→ **TASK TO COMPLETE**
Each line, starting at the one with "In conditiile in" and running to the end of the data below, is to be set down again exactly, both ends included; leave pictures out.

━━ INFORMATION ━━

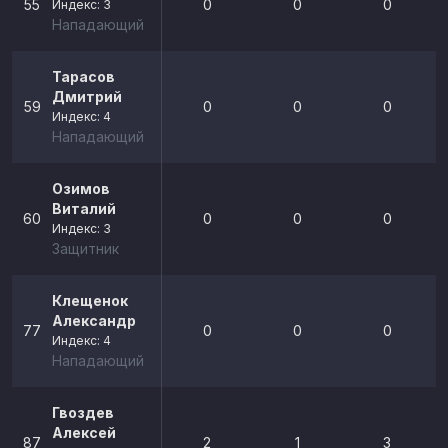
55
0
0
0
Индекс: 3
Нападающий
Тарасов
Дмитрий
59
0
0
0
Индекс: 4
Нападающий
Озимов
Виталий
60
0
0
0
Индекс: 3
Защитник
Клещенок
Александр
77
0
0
0
Индекс: 4
Нападающий
Гвоздев
Алексей
87
2
1
3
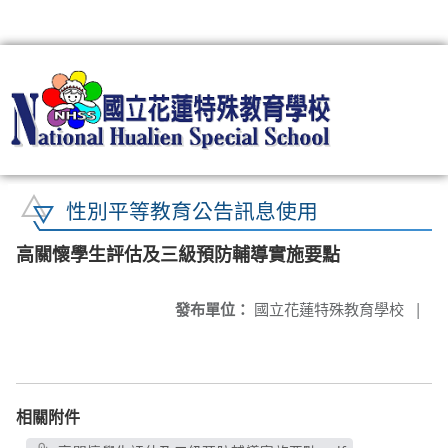
:::
性別平等教育公告訊息使用
高關懷學生評估及三級預防輔導實施要點
發布單位：
國立花蓮特殊教育學校
|
相關附件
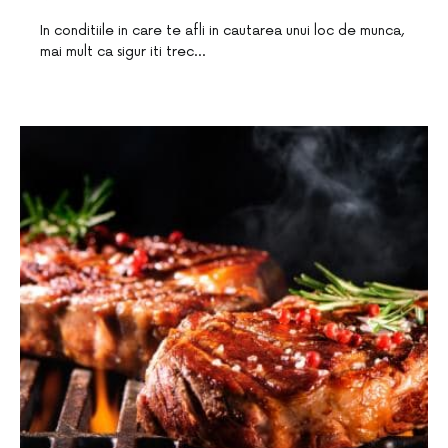
In conditiile in care te afli in cautarea unui loc de munca,
mai mult ca sigur iti trec…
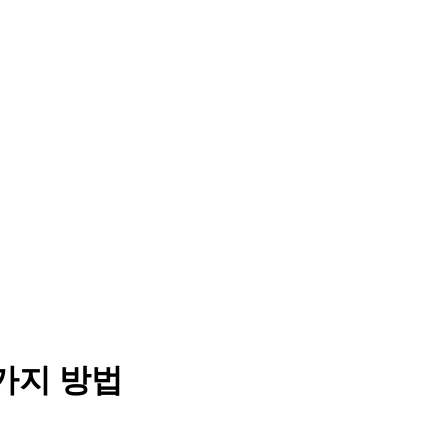
가지 방법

━━━

→ **OUTPUT FOR THIS TASK**
In conditiile in care te afli in cautarea unui loc de munca,
mai mult ca sigur iti trec…
가지 방법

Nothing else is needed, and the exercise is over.